Like pearls on a string, grain elevators line up on Hwy 34 as it stretches from town to town west of Lincoln, Neb. From the look of the rounded headhouses on each elevator, Tillotson Construction Company of Omaha had free reign there during the construction years, having butted out potential competition as it changed the landscape on the old road.
Only the York and Aurora elevators are recorded in the company construction record pages we have. I will present them more fully in a later post.
The Murphy and Hampton elevators present a bit of a mystery. Since I had a full load of family cramped together in a rental car that was barely an SUV, more suited to a terrier dog and a bicycle than the five passengers it claimed to hold, I did not stop to investigate the mystery elevators. I had to be content with a few pictures taken on the fly.
Here they are. I wonder if any of our readers remember these elevators, or can identify the builders? They will get another visit, hopefully soon, but for now, enjoy the photos.
Some elevators, built out in the country, are named for the railroad switch they are near. I built an elevator in a place called Pickering, IA in the early 1970’s. There is no Pickering, IA but the Rock Island RR had a switch there called Pickering Junction. Thus the name of the elevator. Railroads often named switches when they were putting new service into an area. It was their hope that as settlers moved into an area, a town would grow at the switch.
I know the elevator in Murphy is a Tillotson built house. It was built in the late 50’s or early 60’s. There was once a town named Murphy at that location, it was gone for the most part when the elevator was built.
The Grand Island elevator was built by my dad Darrell Greenlee for Johnson Const. Co. My 84 year old mother still tells stories about Grand Island. Dad was from Tabor Ia and she was from Ipswich SD. So they both got to see their families while we lived there. Mom loved the people said they were the kindest and friendliest people she met and she loved the city. I was young but can still remember living there. Rose Ann
I stopped to see the Grand Island elevator and to photograph it for a future post, because so many of your family have commented here. I will make sure you get to see the elevator pictures. You all have contributed a lot of great information about your dad and the elevator building days.
that would be great thank you those were the days I love all the pictures you have put on. I have many pictures that dad had taken on the process of building an elevator if you would like to see any of them. Thank you Rose Ann
I will be hauling some corn to the Hampton elevator this week and could snap some pictures for you if you’d like.
That would be wonderful! I wonder what company name is on the manhole covers? Sometimes the builder and the year of construction is on the manhole cover.
It’s funny that you drove through Hampton. I’ve been following this blog for awhile now and started looking at all the manhole covers on elevators that I haul to and sure enough there were a lot of chalmers-bottom, tillotson, and Meyer-Osborn elevators around. Hampton has the manhole covers on the outside of the silos and they’re 10 feet or so off the ground so I’ve been wondering who made it for awhile now! It looks like you just saw the one downtown elevator in aurora though?

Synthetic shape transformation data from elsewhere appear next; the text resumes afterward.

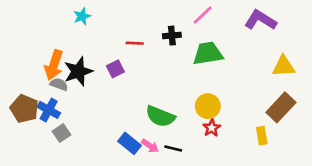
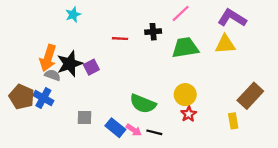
yellow triangle: (284, 66) -> (225, 44), moved
purple square: (115, 69) -> (91, 67), moved
gray square: (62, 133) -> (85, 117), moved, turned 35

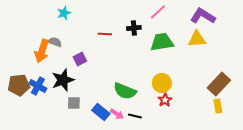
black star: (70, 64) -> (63, 80), moved
gray semicircle: (53, 75) -> (55, 42), moved
brown pentagon: (22, 97) -> (19, 85), turned -30
yellow rectangle: (233, 121) -> (218, 106), moved

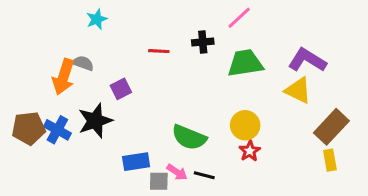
purple L-shape: (203, 16) -> (307, 60), moved
yellow triangle: (197, 39) -> (298, 90), moved, turned 30
gray square: (74, 103) -> (159, 181), moved
blue rectangle: (101, 112) -> (136, 162), moved, turned -48

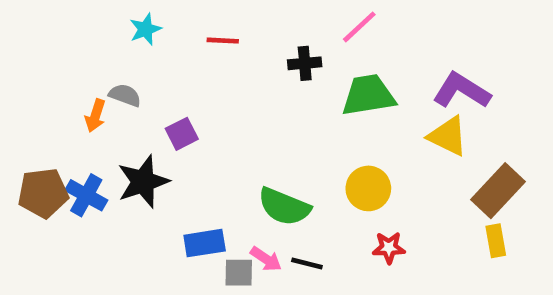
red line: (159, 51) -> (223, 41), moved
orange arrow: (63, 77) -> (95, 116), size x0.6
red star: (250, 151) -> (389, 248), moved, turned 30

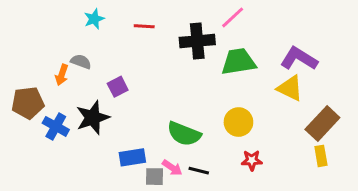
black cross: (305, 63) -> (197, 41), size x1.6
brown pentagon: (43, 193) -> (28, 103), moved

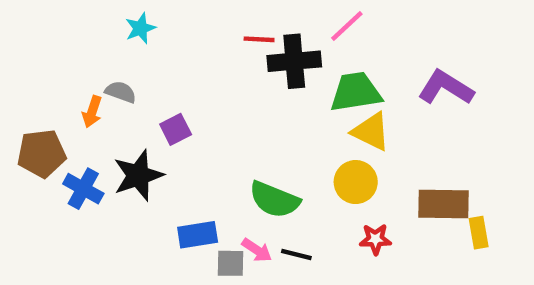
red line: (144, 26) -> (259, 39), moved
yellow triangle: (290, 88) -> (371, 132), moved
brown rectangle: (322, 123) -> (444, 204), moved, turned 48

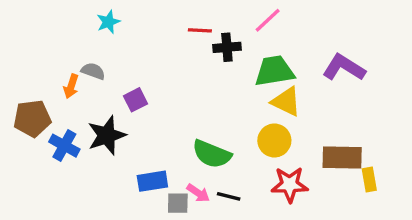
black cross: (294, 61) -> (227, 47), size x0.7
red star: (375, 239) -> (290, 185), size x1.5

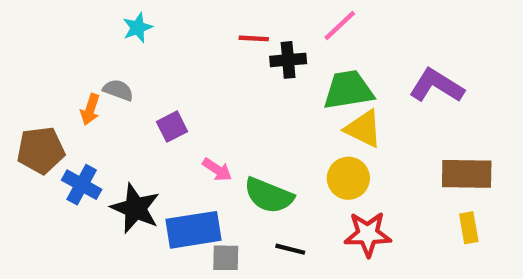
black star: (107, 135) -> (135, 208), moved, turned -30
brown rectangle: (342, 157) -> (467, 174), moved
blue rectangle: (152, 181) -> (193, 230), size x1.4
pink arrow: (198, 193) -> (217, 170), moved

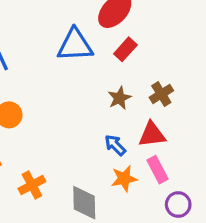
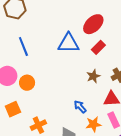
blue arrow: (115, 145) -> (80, 107), moved

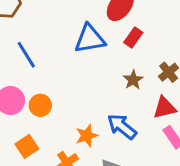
blue arrow: (80, 107) -> (122, 126), size x1.5
orange star: (93, 124) -> (87, 136), moved

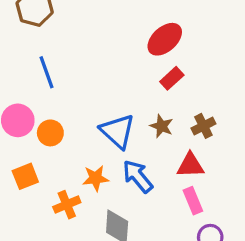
blue triangle: (90, 39) -> (118, 131), moved, turned 40
brown star: (133, 80) -> (162, 126), turned -30

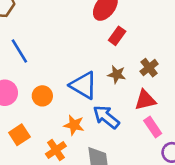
orange circle: (50, 133) -> (42, 96), moved
orange star: (96, 178) -> (74, 125), turned 30

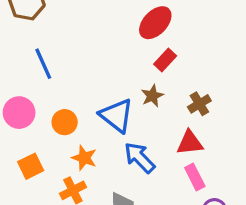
brown star: (117, 74) -> (152, 96), moved, turned 30
orange star: (74, 125) -> (84, 158), moved

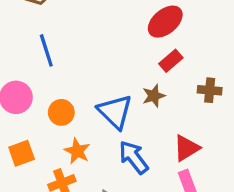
brown cross: (199, 104) -> (210, 90), moved, turned 30
red triangle: (190, 143) -> (186, 148), turned -32

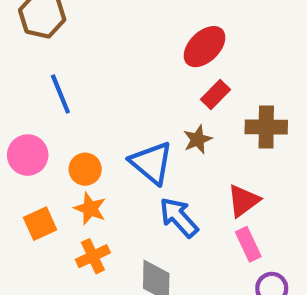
brown cross: (210, 90) -> (266, 127), size x1.4
orange star: (77, 151) -> (90, 209), moved

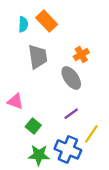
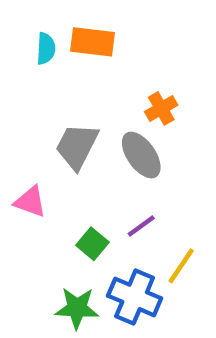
orange rectangle: (47, 21) -> (92, 42), turned -40
gray trapezoid: (38, 57) -> (77, 146), moved, turned -145
green square: (33, 126) -> (92, 244), moved

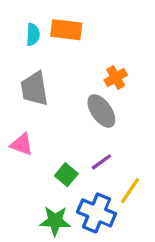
gray trapezoid: (77, 146) -> (34, 89), moved, turned -36

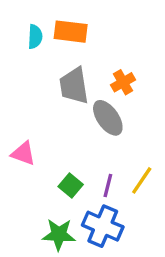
gray trapezoid: (34, 89) -> (74, 86), moved
purple line: (101, 162) -> (108, 186), moved, turned -40
yellow line: (130, 191) -> (142, 180), moved

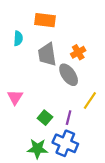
cyan semicircle: (35, 37) -> (18, 38), moved
pink triangle: (23, 153) -> (15, 97), turned 42
yellow line: (142, 180) -> (90, 100), moved

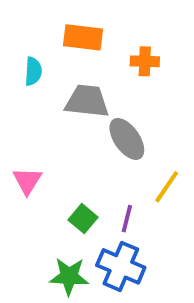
orange cross: (78, 52) -> (145, 61), moved, turned 32
gray trapezoid: (47, 54) -> (87, 101), turned 105

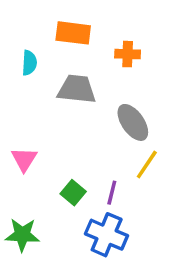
gray ellipse: (127, 139) -> (133, 122), moved
green star: (69, 276) -> (22, 235), moved

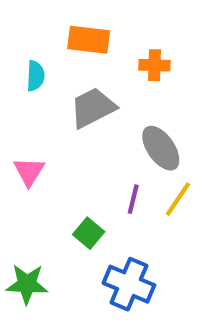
gray trapezoid: (77, 89) -> (93, 108), turned -33
pink triangle: (24, 159) -> (29, 171), moved
purple line: (112, 193) -> (133, 199), moved

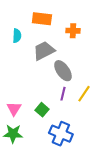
gray ellipse: (161, 148) -> (63, 71), moved
pink triangle: (29, 171) -> (14, 109), moved

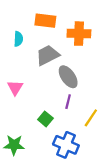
orange cross: (73, 31) -> (79, 34), size x1.5
yellow line: (84, 94) -> (91, 118), moved
pink triangle: (14, 109) -> (15, 88), moved

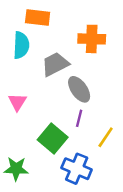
orange rectangle: (45, 21) -> (38, 18), moved
cyan semicircle: (18, 39) -> (21, 45), size x1.5
green square: (45, 119) -> (53, 138), size x1.6

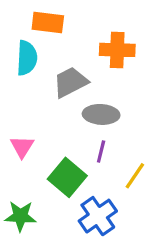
gray ellipse: (79, 89) -> (101, 114), turned -52
pink triangle: (17, 102) -> (22, 147), moved
blue cross: (77, 169) -> (98, 216), turned 32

The other elevator is called aurora south and is on the southwest edge of town. It used to be a cargill elevator but aurora coop purchased it. I’m pretty sure that’s a tillotson elevator too.
I do have a photo of the other Aurora elevator also, from a distance. When we passed by I wondered if it was a Tillotson. It was different enough that I did not stop on this trip since we were on a pretty tight travel schedule. When we post about Aurora I will make sure to include that picture.